In this article, I will show you how you can parse web pages with R. For example I will take an option quotes page from Yahoo Finance.
Here is a page with AAPL options for example: https://finance.yahoo.com/quote/AAPL/options?p=AAPL
To parse it I will use “rvest” package, it’s really nice and it’s really easy to use it.
First, we have to include libraries needed for that task. In addition to rvest I will use tidyverse package for basic data crunching.
library(tidyverse)
library(rvest)
Next, let’s save a URL in a variable and load the entire web page with read_html function:
url <- "https://finance.yahoo.com/quote/AAPL/options?p=AAPL&date=1597968000"
page <- read_html(url)
page
After that, we have to find our tables on the page and parse them as data.frames in R. On the page we have 2 separate tables for Puts and Calls. To do that we need to find unique CSS or XPath code to define this node on the page. You can use developer tools in Google Chrome for that. Click on your table with the right button and click “Inspect”
Then you’ll see HTML code for this page. You need to locate the “table” tag and after that define a unique path to it.

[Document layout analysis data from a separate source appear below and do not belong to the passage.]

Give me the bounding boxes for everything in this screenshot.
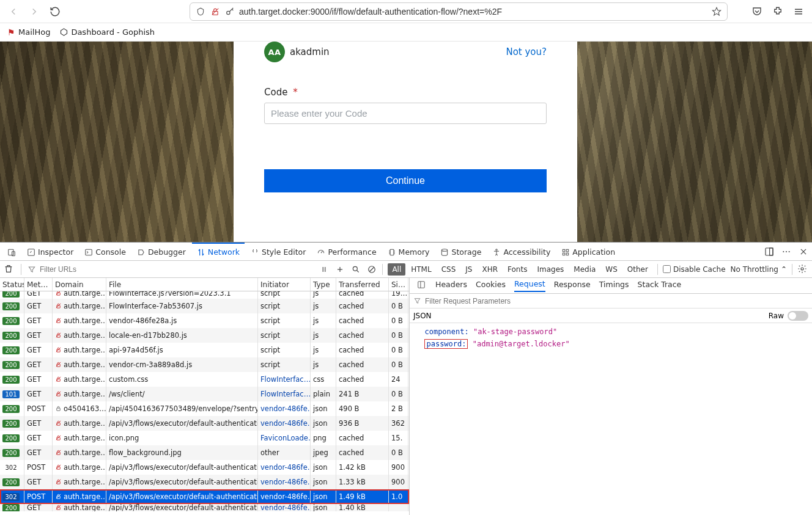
tab-memory[interactable]: Memory [383,243,435,260]
pill-ws[interactable]: WS [601,263,621,276]
tab-stack-trace[interactable]: Stack Trace [638,280,682,291]
initiator-link[interactable]: vendor-486fe… [260,419,311,428]
tab-storage[interactable]: Storage [435,243,486,260]
table-row[interactable]: 200GETauth.targe…FlowInterface.js?versio… [0,291,409,299]
hexagon-icon [59,27,68,37]
tab-console[interactable]: Console [79,243,131,260]
initiator-link[interactable]: vendor-486fe… [260,478,311,486]
code-label-text: Code [264,87,287,98]
tab-headers[interactable]: Headers [435,280,467,291]
code-input[interactable] [264,103,547,124]
network-settings-icon[interactable] [797,264,808,275]
close-devtools-button[interactable] [797,246,810,258]
table-row[interactable]: 302POSTauth.targe…/api/v3/flows/executor… [0,489,409,504]
svg-rect-10 [28,249,35,255]
tab-style-editor[interactable]: Style Editor [246,243,311,260]
add-icon[interactable] [334,264,345,275]
col-initiator[interactable]: Initiator [258,278,311,291]
tab-application[interactable]: Application [556,243,620,260]
pause-icon[interactable] [319,264,330,275]
request-filter-row [410,294,812,309]
pill-all[interactable]: All [388,263,405,276]
pill-css[interactable]: CSS [437,263,460,276]
status-badge: 200 [2,405,20,413]
tab-cookies[interactable]: Cookies [476,280,506,291]
table-row[interactable]: 200GETauth.targe…vendor-486fe28a.jsscrip… [0,313,409,328]
address-bar[interactable] [190,2,728,21]
block-icon[interactable] [366,264,377,275]
back-button[interactable] [5,3,22,20]
insecure-icon [55,346,62,354]
filter-urls-input[interactable] [40,265,113,274]
initiator-link[interactable]: FaviconLoade… [260,434,311,442]
filter-request-params-input[interactable] [425,297,808,305]
tab-debugger[interactable]: Debugger [132,243,191,260]
extensions-icon[interactable] [769,3,786,20]
initiator-link[interactable]: vendor-486fe… [260,504,311,511]
pill-js[interactable]: JS [461,263,476,276]
col-status[interactable]: Status [0,278,24,291]
pill-other[interactable]: Other [623,263,652,276]
pill-xhr[interactable]: XHR [478,263,502,276]
pill-fonts[interactable]: Fonts [503,263,531,276]
kebab-menu-icon[interactable] [780,246,792,258]
bookmark-mailhog[interactable]: ⚑ MailHog [6,27,50,37]
pocket-icon[interactable] [748,3,766,20]
table-row[interactable]: 200GETauth.targe…vendor-cm-3a889a8d.jssc… [0,357,409,372]
table-row[interactable]: 200GETauth.targe…/api/v3/flows/executor/… [0,504,409,511]
shield-icon [195,6,206,17]
initiator-link[interactable]: vendor-486fe… [260,463,311,472]
search-icon[interactable] [350,264,361,275]
initiator-link[interactable]: FlowInterfac… [260,375,311,384]
bookmark-gophish[interactable]: Dashboard - Gophish [59,27,155,37]
bookmark-star-icon[interactable] [711,6,722,17]
responsive-mode-button[interactable] [2,243,21,260]
table-row[interactable]: 200GETauth.targe…/api/v3/flows/executor/… [0,416,409,431]
throttling-select[interactable]: No Throttling ⌃ [731,265,787,274]
table-row[interactable]: 200POSTo4504163…/api/4504163677503489/en… [0,401,409,416]
pill-images[interactable]: Images [533,263,568,276]
col-size[interactable]: Si… [389,278,408,291]
initiator-link[interactable]: FlowInterfac… [260,390,311,398]
toggle-sidebar-icon[interactable] [416,280,427,291]
table-row[interactable]: 200GETauth.targe…custom.cssFlowInterfac…… [0,372,409,387]
insecure-icon [55,464,62,471]
table-row[interactable]: 200GETauth.targe…locale-en-d17bb280.jssc… [0,328,409,343]
table-row[interactable]: 302POSTauth.targe…/api/v3/flows/executor… [0,460,409,475]
status-badge: 200 [2,346,20,354]
table-row[interactable]: 101GETauth.targe…/ws/client/FlowInterfac… [0,387,409,401]
initiator-link[interactable]: vendor-486fe… [260,404,311,413]
not-you-link[interactable]: Not you? [506,46,547,57]
table-row[interactable]: 200GETauth.targe…FlowInterface-7ab53607.… [0,299,409,313]
continue-button[interactable]: Continue [264,169,547,192]
clear-button[interactable] [4,264,15,275]
col-file[interactable]: File [106,278,258,291]
col-method[interactable]: Met… [24,278,53,291]
initiator-link[interactable]: vendor-486fe… [260,492,311,501]
tab-performance[interactable]: Performance [312,243,381,260]
tab-request[interactable]: Request [514,279,545,292]
col-domain[interactable]: Domain [53,278,106,291]
table-row[interactable]: 200GETauth.targe…api-97a4d56f.jsscriptjs… [0,343,409,357]
tab-inspector[interactable]: Inspector [22,243,78,260]
tab-network[interactable]: Network [192,243,245,260]
tab-timings[interactable]: Timings [599,280,629,291]
col-type[interactable]: Type [311,278,336,291]
pill-media[interactable]: Media [569,263,600,276]
disable-cache-checkbox[interactable]: Disable Cache [663,265,726,274]
table-row[interactable]: 200GETauth.targe…flow_background.jpgothe… [0,445,409,460]
table-row[interactable]: 200GETauth.targe…/api/v3/flows/executor/… [0,475,409,489]
tab-response[interactable]: Response [554,280,591,291]
reload-button[interactable] [46,3,64,20]
url-input[interactable] [239,7,707,16]
menu-icon[interactable] [790,3,807,20]
table-row[interactable]: 200GETauth.targe…icon.pngFaviconLoade…pn… [0,431,409,445]
raw-toggle[interactable] [788,311,808,321]
pill-html[interactable]: HTML [407,263,435,276]
disable-cache-input[interactable] [663,265,671,273]
col-transferred[interactable]: Transferred [336,278,389,291]
dock-button[interactable] [763,246,775,258]
devtools-panel: Inspector Console Debugger Network Style… [0,242,812,515]
forward-button[interactable] [26,3,43,20]
tab-accessibility[interactable]: Accessibility [487,243,555,260]
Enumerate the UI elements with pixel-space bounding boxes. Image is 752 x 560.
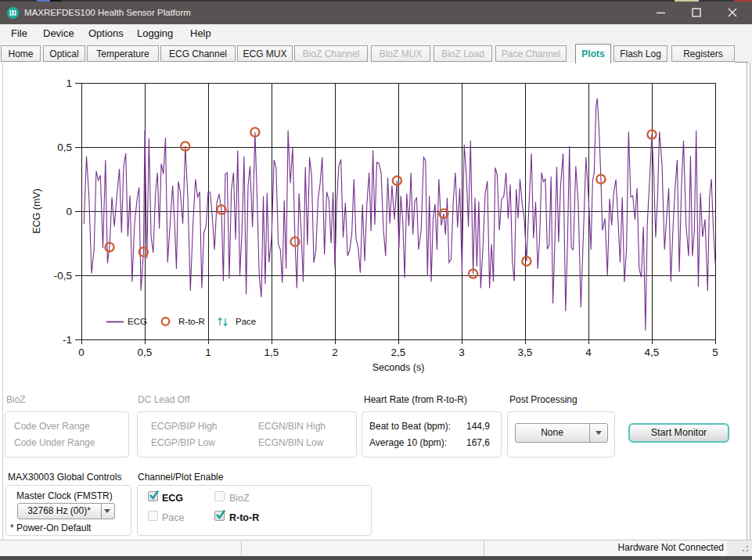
svg-text:Seconds (s): Seconds (s) [372, 362, 425, 373]
svg-text:0,5: 0,5 [138, 346, 153, 358]
svg-text:0,5: 0,5 [57, 142, 72, 153]
svg-text:2: 2 [332, 346, 338, 358]
svg-text:R-to-R: R-to-R [178, 317, 205, 326]
svg-text:0: 0 [78, 346, 85, 358]
svg-text:2,5: 2,5 [391, 346, 406, 358]
svg-text:1: 1 [205, 346, 211, 358]
svg-text:ECG (mV): ECG (mV) [31, 188, 42, 234]
svg-text:-1: -1 [63, 334, 72, 346]
svg-text:-0,5: -0,5 [54, 270, 72, 282]
svg-text:3: 3 [459, 346, 465, 358]
svg-text:4: 4 [585, 346, 592, 358]
svg-text:5: 5 [712, 346, 718, 358]
svg-text:1: 1 [66, 77, 72, 89]
svg-text:Pace: Pace [236, 317, 256, 326]
svg-text:4,5: 4,5 [645, 346, 660, 358]
svg-text:0: 0 [66, 206, 72, 217]
svg-text:1,5: 1,5 [264, 346, 279, 358]
svg-text:ECG: ECG [128, 317, 147, 326]
svg-text:3,5: 3,5 [518, 346, 533, 358]
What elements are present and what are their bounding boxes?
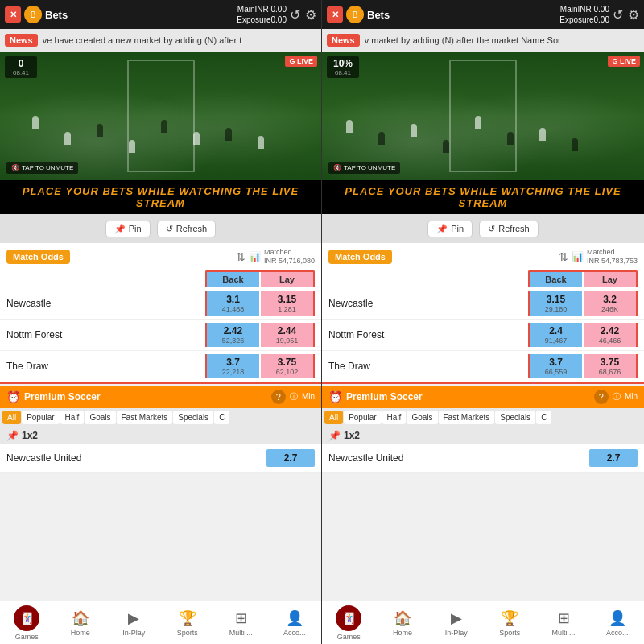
bottom-nav-right: 🃏 Games 🏠 Home ▶ In-Play 🏆 Sports ⊞ — [322, 601, 644, 644]
lay-cell-draw-right[interactable]: 3.75 68,676 — [584, 354, 636, 378]
filter-fast-right[interactable]: Fast Markets — [439, 411, 495, 424]
team-draw-left: The Draw — [6, 361, 205, 372]
odds-row-forest-right: Nottm Forest 2.4 91,467 2.42 46,466 — [322, 320, 644, 351]
bet-section-right: 📌 1x2 — [322, 427, 644, 444]
refresh-button-left[interactable]: ↺ Refresh — [157, 221, 217, 237]
lay-cell-newcastle-left[interactable]: 3.15 1,281 — [261, 291, 313, 316]
unmute-btn-right[interactable]: 🔇 TAP TO UNMUTE — [328, 162, 400, 174]
filter-half-right[interactable]: Half — [382, 411, 407, 424]
team-odd-newcastle-united-right[interactable]: 2.7 — [589, 449, 638, 467]
match-odds-header-left: Match Odds ⇅ 📊 Matched INR 54,716,080 — [0, 243, 321, 270]
nav-games-right[interactable]: 🃏 Games — [322, 601, 376, 644]
sort-icon-right[interactable]: ⇅ — [559, 250, 568, 263]
back-cell-forest-left[interactable]: 2.42 52,326 — [207, 323, 259, 347]
account-icon-right: 👤 — [609, 609, 626, 627]
nav-sports-label-right: Sports — [499, 629, 520, 637]
nav-multi-left[interactable]: ⊞ Multi ... — [214, 601, 268, 644]
back-cell-draw-right[interactable]: 3.7 66,559 — [530, 354, 582, 378]
video-right[interactable]: 10% 08:41 G LIVE 🔇 TAP TO UNMUTE — [322, 52, 644, 180]
score-number-left: 0 — [19, 58, 24, 69]
nav-sports-right[interactable]: 🏆 Sports — [483, 601, 537, 644]
filter-specials-left[interactable]: Specials — [173, 411, 213, 424]
pin-button-right[interactable]: 📌 Pin — [427, 221, 473, 237]
premium-info-left[interactable]: ? — [271, 390, 286, 404]
lay-header-right: Lay — [584, 272, 636, 287]
multi-icon-right: ⊞ — [558, 609, 570, 627]
news-bar-left: News ve have created a new market by add… — [0, 29, 321, 52]
nav-account-left[interactable]: 👤 Acco... — [268, 601, 322, 644]
lay-cell-forest-right[interactable]: 2.42 46,466 — [584, 323, 636, 347]
glive-badge-left: G LIVE — [285, 56, 317, 67]
back-cell-newcastle-right[interactable]: 3.15 29,180 — [530, 291, 582, 316]
lay-cell-draw-left[interactable]: 3.75 62,102 — [261, 354, 313, 378]
premium-section-right: ⏰ Premium Soccer ? ⓘ Min — [322, 386, 644, 408]
match-odds-badge-left: Match Odds — [6, 250, 70, 264]
close-button-left[interactable]: ✕ — [5, 6, 21, 23]
settings-icon-right[interactable]: ⚙ — [628, 7, 639, 23]
back-cell-forest-right[interactable]: 2.4 91,467 — [530, 323, 582, 347]
banner-text: PLACE YOUR BETS WHILE WATCHING THE LIVE … — [8, 185, 313, 209]
team-row-newcastle-united-right: Newcastle United 2.7 — [322, 444, 644, 473]
bet-section-left: 📌 1x2 — [0, 427, 321, 444]
filter-all-left[interactable]: All — [2, 411, 21, 424]
odds-label-spacer-right — [328, 270, 528, 287]
nav-games-left[interactable]: 🃏 Games — [0, 601, 54, 644]
sports-icon-left: 🏆 — [179, 609, 196, 627]
back-cell-newcastle-left[interactable]: 3.1 41,488 — [207, 291, 259, 316]
action-bar-right: 📌 Pin ↺ Refresh — [322, 214, 644, 243]
nav-multi-right[interactable]: ⊞ Multi ... — [537, 601, 591, 644]
filter-popular-right[interactable]: Popular — [344, 411, 381, 424]
sort-icon-left[interactable]: ⇅ — [236, 250, 246, 263]
filter-specials-right[interactable]: Specials — [495, 411, 535, 424]
odds-row-draw-left: The Draw 3.7 22,218 3.75 62,102 — [0, 351, 321, 382]
filter-c-right[interactable]: C — [536, 411, 551, 424]
score-number-right: 10% — [333, 58, 353, 69]
refresh-button-right[interactable]: ↺ Refresh — [479, 221, 539, 237]
unmute-btn-left[interactable]: 🔇 TAP TO UNMUTE — [6, 162, 78, 174]
nav-home-left[interactable]: 🏠 Home — [54, 601, 108, 644]
nav-account-right[interactable]: 👤 Acco... — [590, 601, 644, 644]
nav-inplay-right[interactable]: ▶ In-Play — [429, 601, 483, 644]
settings-icon-left[interactable]: ⚙ — [305, 7, 316, 23]
close-button-right[interactable]: ✕ — [327, 6, 343, 23]
filter-goals-right[interactable]: Goals — [407, 411, 437, 424]
odds-rows-right: Newcastle 3.15 29,180 3.2 246K — [322, 288, 644, 384]
team-odd-newcastle-united-left[interactable]: 2.7 — [266, 449, 315, 467]
main-container: ✕ B Bets MainINR 0.00 Exposure0.00 ↺ ⚙ N… — [0, 0, 644, 644]
filter-fast-left[interactable]: Fast Markets — [117, 411, 173, 424]
premium-info-right[interactable]: ? — [594, 390, 609, 404]
video-left[interactable]: 0 08:41 G LIVE 🔇 TAP TO UNMUTE — [0, 52, 321, 180]
team-name-newcastle-united-left: Newcastle United — [6, 452, 266, 464]
news-text-right: v market by adding (N) after the market … — [365, 35, 561, 45]
nav-account-label-right: Acco... — [606, 629, 629, 637]
lay-cell-newcastle-right[interactable]: 3.2 246K — [584, 291, 636, 316]
filter-c-left[interactable]: C — [214, 411, 229, 424]
news-bar-right: News v market by adding (N) after the ma… — [322, 29, 644, 52]
nav-inplay-left[interactable]: ▶ In-Play — [107, 601, 161, 644]
nav-sports-left[interactable]: 🏆 Sports — [161, 601, 215, 644]
chart-icon-right[interactable]: 📊 — [572, 251, 584, 262]
back-header-left: Back — [207, 272, 259, 287]
lay-cell-forest-left[interactable]: 2.44 19,951 — [261, 323, 313, 347]
nav-multi-label-left: Multi ... — [229, 629, 253, 637]
player-left-7 — [225, 128, 232, 141]
bottom-nav-left: 🃏 Games 🏠 Home ▶ In-Play 🏆 Sports ⊞ — [0, 601, 321, 644]
nav-home-right[interactable]: 🏠 Home — [376, 601, 430, 644]
refresh-icon-right[interactable]: ↺ — [613, 7, 623, 23]
odds-section-right: Match Odds ⇅ 📊 Matched INR 54,783,753 Ba… — [322, 243, 644, 384]
back-cell-draw-left[interactable]: 3.7 22,218 — [207, 354, 259, 378]
panel-right: ✕ B Bets MainINR 0.00 Exposure0.00 ↺ ⚙ N… — [322, 0, 644, 644]
pin-button-left[interactable]: 📌 Pin — [105, 221, 151, 237]
chart-icon-left[interactable]: 📊 — [249, 251, 261, 262]
refresh-icon-left[interactable]: ↺ — [290, 7, 300, 23]
filter-goals-left[interactable]: Goals — [85, 411, 115, 424]
filter-popular-left[interactable]: Popular — [22, 411, 59, 424]
news-tag-left: News — [5, 34, 38, 47]
odds-row-newcastle-right: Newcastle 3.15 29,180 3.2 246K — [322, 288, 644, 320]
player-right-6 — [507, 132, 514, 145]
cells-newcastle-right: 3.15 29,180 3.2 246K — [528, 291, 638, 316]
filter-all-right[interactable]: All — [324, 411, 343, 424]
banner-text-right: PLACE YOUR BETS WHILE WATCHING THE LIVE … — [330, 185, 636, 209]
filter-half-left[interactable]: Half — [60, 411, 85, 424]
bets-label-left: Bets — [45, 9, 68, 21]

For me it’s really simple, it has a unique css class “calls”:
Next, use this path with html_node function to find the table and then html_table function to transform it to data.frame.
calls <- page %>%
html_node(".calls") %>%
html_table()
head(calls)
As you can see it works and we already have out options quotes in R:
There are small issues with the format of some columns, so you can use the following code to parse “Last Trade Date” to normal date-time format, cast few columns from character to numeric data types and, get quotes only for today.
calls <- calls %>%
mutate(
`Last Trade Date` = as.POSIXct(`Last Trade Date`, format = "%Y-%m-%d %I:%M%p"),
`Implied Volatility` = as.numeric(str_replace(`Implied Volatility`, "%", "")),
`% Change` = as.numeric(str_replace(`% Change` , "%", "")),
Volume = as.numeric(Volume),
`Open Interest` = as.numeric(`Open Interest`)
) %>%
filter(as.Date( `Last Trade Date`) == Sys.Date())
head(calls)
So we’re done with calls, you can repeat the same steps to get puts:
puts <- page %>%
html_node(".puts") %>%
html_table()
puts <- puts %>%
mutate(
`Last Trade Date` = as.POSIXct(`Last Trade Date`, format = "%Y-%m-%d %I:%M%p"),
`Implied Volatility` = as.numeric(str_replace(`Implied Volatility`, "%", "")),
`% Change` = as.numeric(str_replace(`% Change` , "%", "")),
Volume = as.numeric(Volume),
`Open Interest` = as.numeric(`Open Interest`)
) %>%
filter(as.Date( `Last Trade Date`) == Sys.Date())
head(puts)
So you’re done, now you have calls and puts quotes in R. As you can see working with R and rvest library is extremely simple and you can parse complicated web page literally in minutes.